File: backend/auth/auth-service.ts

createUserFromInvite() now:

  • opens a DB transaction with BEGIN IMMEDIATE
  • re-checks invite validity (existence, expiry, usage cap) inside the transaction scope
  • consumes invite usage via guarded query
  • creates user + PAT + session only after successful consume
  • commits on success, rolls back on any failure

This ensures the invite usage decision and user creation happen in one serialized operation.


2) Guarded usage increment query

File: backend/database/queries/auth-queries.ts

incrementUseCount() was changed from:

  • blind increment (UPDATE ... use_count = use_count + 1 WHERE id = ?)

to:

  • conditional increment with guards:
    • respects max-use policy (max_uses = 0 unlimited OR use_count < max_uses)
    • respects expiry (expires_at IS NULL OR expires_at >= now)
  • returns boolean to indicate whether consume succeeded (changes > 0)

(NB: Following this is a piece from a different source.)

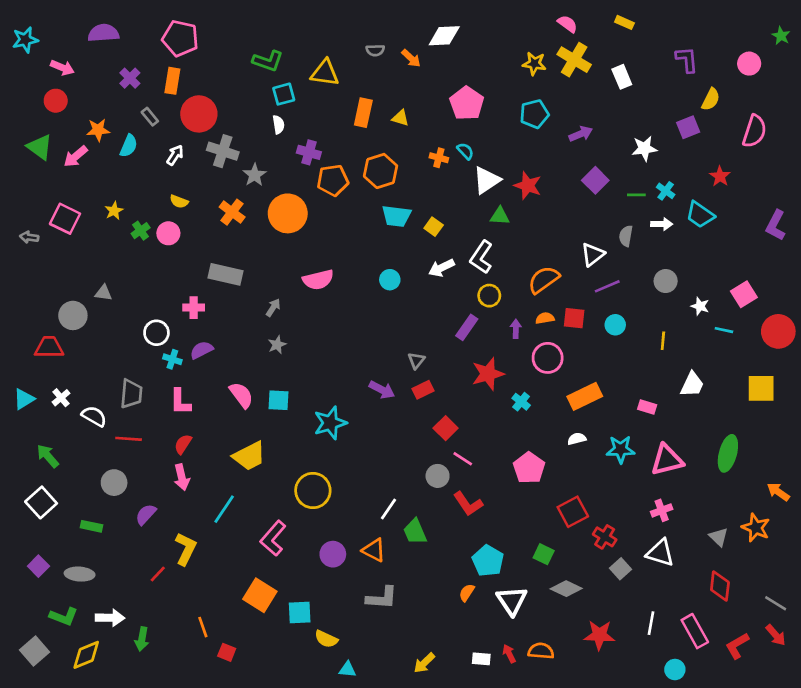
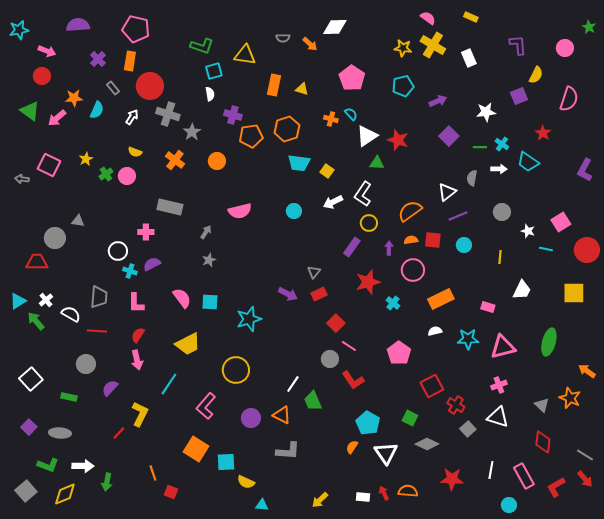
orange circle: (288, 213) -> (217, 161), size x0.6
green arrow: (48, 456) -> (36, 321), moved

This converts usage update from a passive side effect into an explicit success/failure gate used by auth flow.


3) Regression test added

File: backend/database/queries/auth-invite-token.test.ts

New test verifies invite usage cannot exceed cap:

  • create invite with max_uses = 1
  • call incrementUseCount() twice
  • assert use_count remains 1

This test was written as a failing check first, then made green with the guarded update change.


Why this approach

Why BEGIN IMMEDIATE?

Using an immediate transaction acquires a write lock early in SQLite, preventing concurrent writers from interleaving check/consume/create steps. This is a practical and robust choice for serialized invite consumption in this architecture.

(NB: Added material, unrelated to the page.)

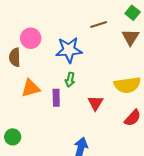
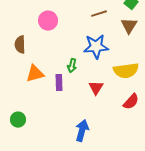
pink circle: (31, 38) -> (48, 21), moved
blue star: (69, 50) -> (96, 47), moved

Why keep both app-level checks and SQL guards?

  • App-level checks provide clear domain errors and readable flow.
  • SQL guards provide final consistency enforcement at mutation point.
  • Together, they prevent both race-based oversubscription and stale-read edge cases.

Why return boolean from incrementUseCount()?

The caller must know whether usage was actually consumed. Returning boolean allows auth flow to fail fast and map failures to meaningful invite errors.


Behavioral impact

Before

  • Invite validation and usage increment were separated and non-atomic.
  • Concurrent requests could over-consume limited invites.

After

  • Invite usage is consumed transactionally.
  • Limited invites are enforced reliably under concurrency.
  • Expired or exhausted invites fail before account/session creation completes.

Validation

Targeted tests

  • bun test backend/database/queries/auth-invite-token.test.ts
  • bun test backend/ws/auth/login.test.ts

Lint/type checks

  • bun run lint
  • ⚠️ bun run check still reports pre-existing unresolved @myrialabs/ptykit/* module/type issues in terminal-related files (not introduced by this PR).

Risk and compatibility

  • Risk level: Low to Medium
    (Touches auth invite flow and query contract for one method)
  • Backward compatibility: Maintained at API level; behavior change is stricter correctness for invite usage limits.
  • Schema/migration changes: None.

Notes

No changes were made to unrelated auth policies (roles, PAT/session format, invite payload schema).
Scope is intentionally focused on making invite consumption safe and deterministic.